Inaba et al describe in detail genes located at chromosome 7 that may play a critical role in the disease phenotype and pathogenesis and discuss their role in myeloid malignancies: SAMD9 and SAMD9L, EZH2, MLL3, and CUX1. A recent study demonstrated that heterozygous SAMD9L missense mutations are found in patients of familial MDS (reviewed in Inaba et al). Inherited cancer syndromes have greatly contributed to basic concepts of tumor biology (eg, leading to the “2-hit” hypothesis by Knudson and providing the concept of “multistep” carcinogenesis by Vogelstein and Kinzler). Importantly, a recent study on childhood MDS demonstrated that mutated SAMD9L alleles were lost in MDS cells. Thus, instead of representing malignancy-predisposing mutations of tumor suppressor genes in the classical sense, gain-of-function mutations in SAMD9 or SAMD9L together provide the first human examples of “adaptation by aneuploidy.” This means that HSPCs that eliminate SAMD9 or SAMD9L gain-of-function mutations through aneuploidy gain a competitive advantage, simultaneously predisposing to MDS (see Figure 2 in Inaba et al). This represents an intriguing new paradigm in malignant transformation and also adds additional complexity to dissecting the disease pathogenesis in −7/del(7q).

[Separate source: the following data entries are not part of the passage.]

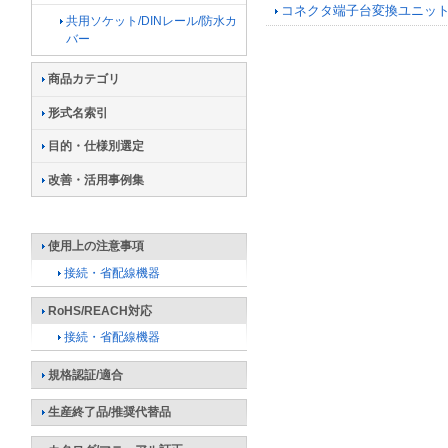
コネクタ端子台変換ユニット
共用ソケット/DINレール/防水カ
バー
商品カテゴリ
形式名索引
目的・仕様別選定
改善・活用事例集
使用上の注意事項
接続・省配線機器
RoHS/REACH対応
接続・省配線機器
規格認証/適合
生産終了品/推奨代替品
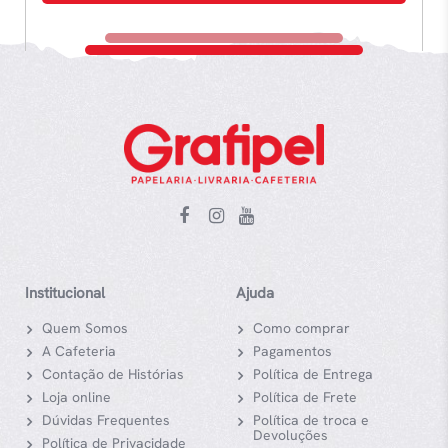
Institucional
Ajuda
Quem Somos
Como comprar
A Cafeteria
Pagamentos
Contação de Histórias
Política de Entrega
Loja online
Política de Frete
Dúvidas Frequentes
Política de troca e
Devoluções
Política de Privacidade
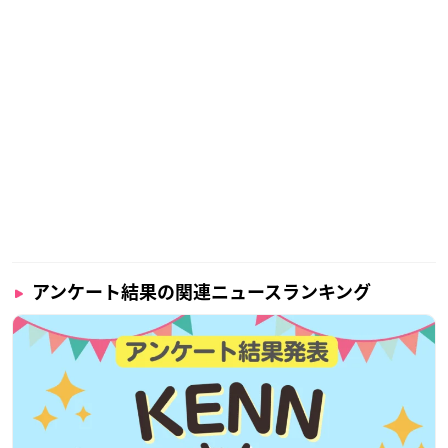
アンケート結果の関連ニュースランキング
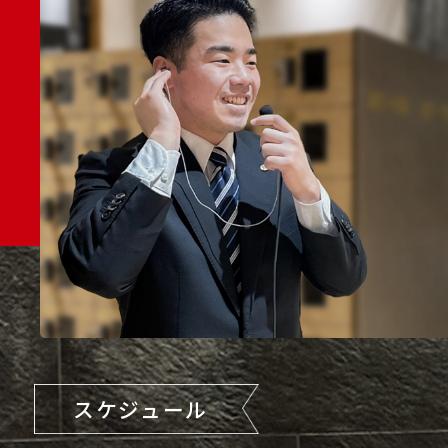
スケジュール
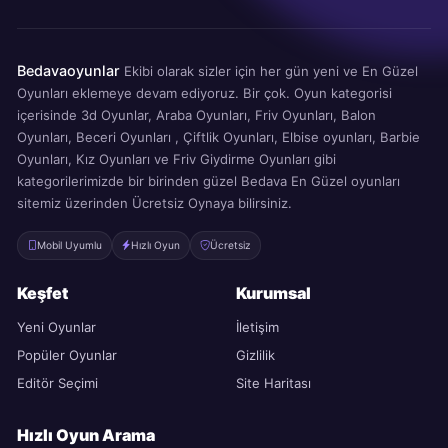
Bedavaoyunlar
Ekibi olarak sizler için her gün yeni ve En Güzel
Oyunları eklemeye devam ediyoruz. Bir çok. Oyun kategorisi
içerisinde 3d Oyunlar, Araba Oyunları, Friv Oyunları, Balon
Oyunları, Beceri Oyunları , Çiftlik Oyunları, Elbise oyunları, Barbie
Oyunları, Kız Oyunları ve Friv Giydirme Oyunları gibi
kategorilerimizde bir birinden güzel Bedava En Güzel oyunları
sitemiz üzerinden Ücretsiz Oynaya bilirsiniz.
Mobil Uyumlu
Hızlı Oyun
Ücretsiz
Keşfet
Kurumsal
Yeni Oyunlar
İletişim
Popüler Oyunlar
Gizlilik
Editör Seçimi
Site Haritası
Hızlı Oyun Arama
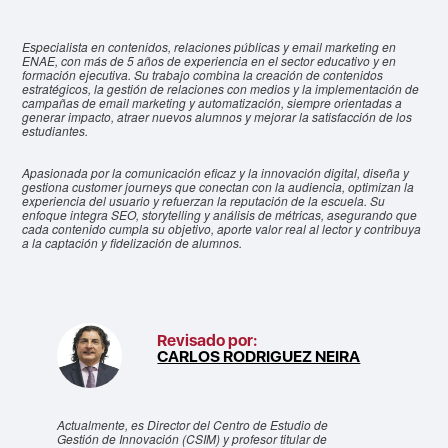
Especialista en contenidos, relaciones públicas y email marketing en
ENAE, con más de 5 años de experiencia en el sector educativo y en
formación ejecutiva. Su trabajo combina la creación de contenidos
estratégicos, la gestión de relaciones con medios y la implementación de
campañas de email marketing y automatización, siempre orientadas a
generar impacto, atraer nuevos alumnos y mejorar la satisfacción de los
estudiantes.
Apasionada por la comunicación eficaz y la innovación digital, diseña y
gestiona customer journeys que conectan con la audiencia, optimizan la
experiencia del usuario y refuerzan la reputación de la escuela. Su
enfoque integra SEO, storytelling y análisis de métricas, asegurando que
cada contenido cumpla su objetivo, aporte valor real al lector y contribuya
a la captación y fidelización de alumnos.
Revisado por:
CARLOS RODRIGUEZ NEIRA
Actualmente, es Director del Centro de Estudio de
Gestión de Innovación (CSIM) y profesor titular de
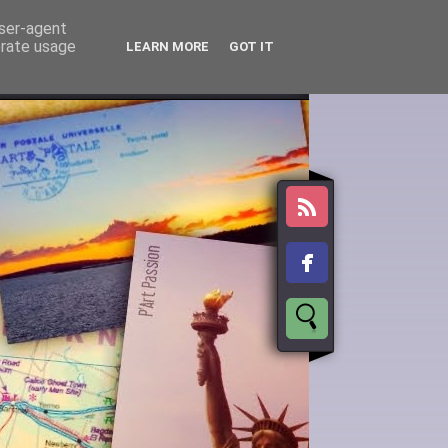
user-agent
erate usage
LEARN MORE
GOT IT
tales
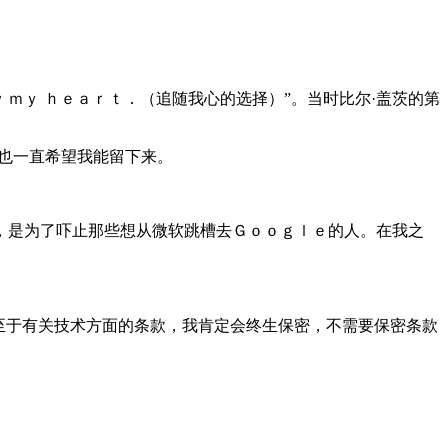
 ｍｙ ｈｅａｒｔ．（追随我心的选择）”。当时比尔·盖茨的第
也一直希望我能留下来。
是为了吓止那些想从微软跳槽去Ｇｏｏｇｌｅ的人。在我之
至于有关技术方面的条款，我肯定会终生保密，不需要保密条款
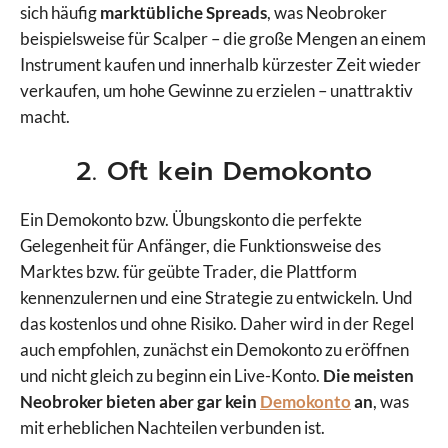
sich häufig
marktübliche Spreads
, was Neobroker
beispielsweise für Scalper – die große Mengen an einem
Instrument kaufen und innerhalb kürzester Zeit wieder
verkaufen, um hohe Gewinne zu erzielen – unattraktiv
macht.
2. Oft kein Demokonto
Ein Demokonto bzw. Übungskonto die perfekte
Gelegenheit für Anfänger, die Funktionsweise des
Marktes bzw. für geübte Trader, die Plattform
kennenzulernen und eine Strategie zu entwickeln. Und
das kostenlos und ohne Risiko. Daher wird in der Regel
auch empfohlen, zunächst ein Demokonto zu eröffnen
und nicht gleich zu beginn ein Live-Konto.
Die meisten
Neobroker bieten aber gar kein
Demokonto
an
, was
mit erheblichen Nachteilen verbunden ist.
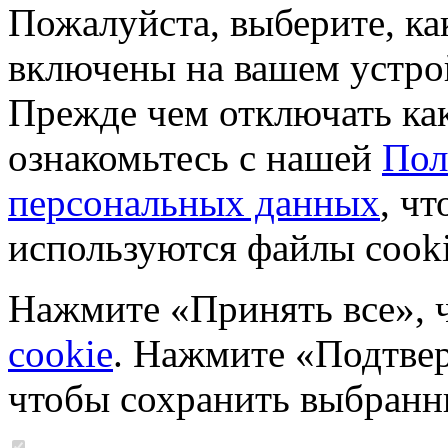
Пожалуйста, выберите, к
включены на вашем устро
Прежде чем отключать ка
ознакомьтесь с нашей
Пол
персональных данных
, чт
используются файлы cooki
Нажмите «Принять все», 
cookie
. Нажмите «Подтвер
чтобы сохранить выбранн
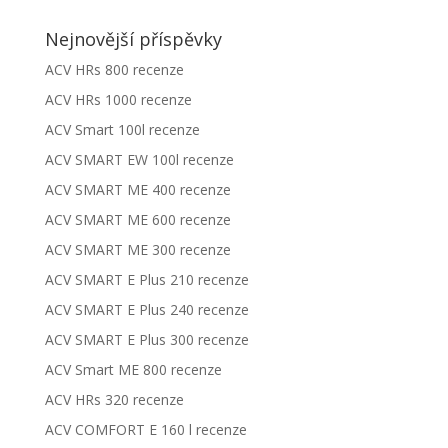
Nejnovější příspěvky
ACV HRs 800 recenze
ACV HRs 1000 recenze
ACV Smart 100l recenze
ACV SMART EW 100l recenze
ACV SMART ME 400 recenze
ACV SMART ME 600 recenze
ACV SMART ME 300 recenze
ACV SMART E Plus 210 recenze
ACV SMART E Plus 240 recenze
ACV SMART E Plus 300 recenze
ACV Smart ME 800 recenze
ACV HRs 320 recenze
ACV COMFORT E 160 l recenze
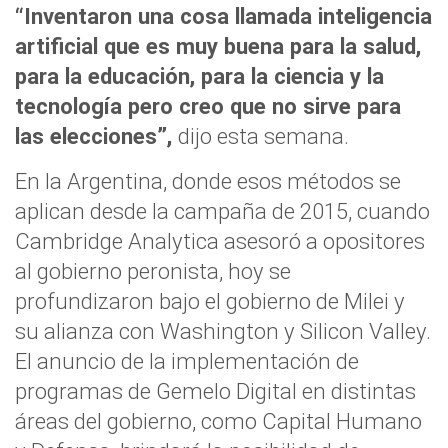
“Inventaron una cosa llamada inteligencia
artificial que es muy buena para la salud,
para la educación, para la ciencia y la
tecnología pero creo que no sirve para
las elecciones”,
dijo esta semana.
En la Argentina, donde esos métodos se
aplican desde la campaña de 2015, cuando
Cambridge Analytica asesoró a opositores
al gobierno peronista, hoy se
profundizaron bajo el gobierno de Milei y
su alianza con Washington y Silicon Valley.
El anuncio de la implementación de
programas de Gemelo Digital en distintas
áreas del gobierno, como Capital Humano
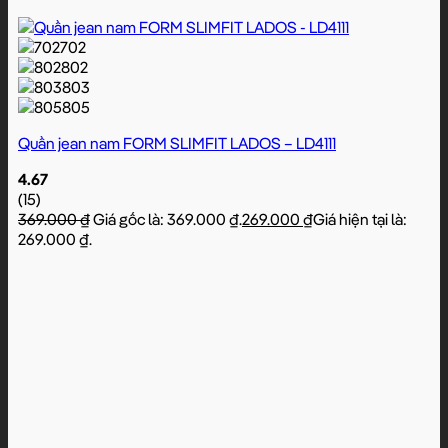
702
802
803
805
Quần jean nam FORM SLIMFIT LADOS – LD4111
4.67
(15)
369.000
₫
Giá gốc là: 369.000 ₫.
269.000
₫
Giá hiện tại là:
269.000 ₫.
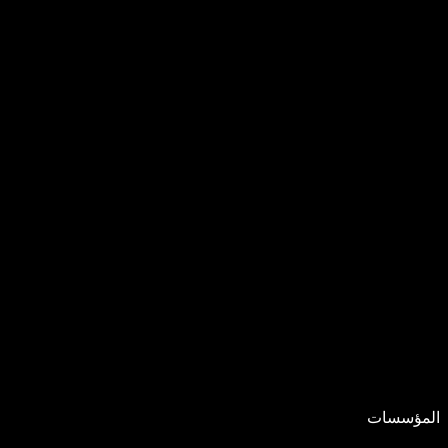
المؤسسات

Based on their literature review, Inaba et al hypothesize that −7/del(7q) can be an early event in HSPCs. They picture 2 scenarios: (1) an unperturbed environment and (2) a perturbed environment. They reason that in scenario 1 (in a normal HSPC and normal bone marrow), the −7/del(7q) clone has a relative growth advantage over normal HSPCs in the bone marrow and sequentially acquires secondary genetic or epigenetic events. In scenario 2, during bone marrow failure, hematopoietic stem cells are embedded in an inflammatory environment (cytokines). Here, aneuploid stem cells with haploinsufficiency of multiple genes implicated in the regulation of DNA damage checkpoints, the cell cycle, and apoptosis facilitate the accumulation of additional mutations and aberrant expansion, ultimately leading to leukemogenesis.

Notably, data obtained so far are correlative. Dissecting how abnormalities affecting large chromosomal regions mechanistically give rise to distinct cancers is challenging. Future efforts need to focus on validating findings in greater numbers of patients, in addition to identifying more definitive causal relationships between genes and function. Additional single-cell studies and gene editing using CRISPR/Cas9 in HSPCs will be instrumental in delineating how distinct chromosomal abnormalities interact with additional gene mutations to determine the stepwise transformation to leukemia. These studies will also help in dissecting gene targets for targeted therapies.

Conflict-of-interest disclosure: The authors declare no competing financial interests.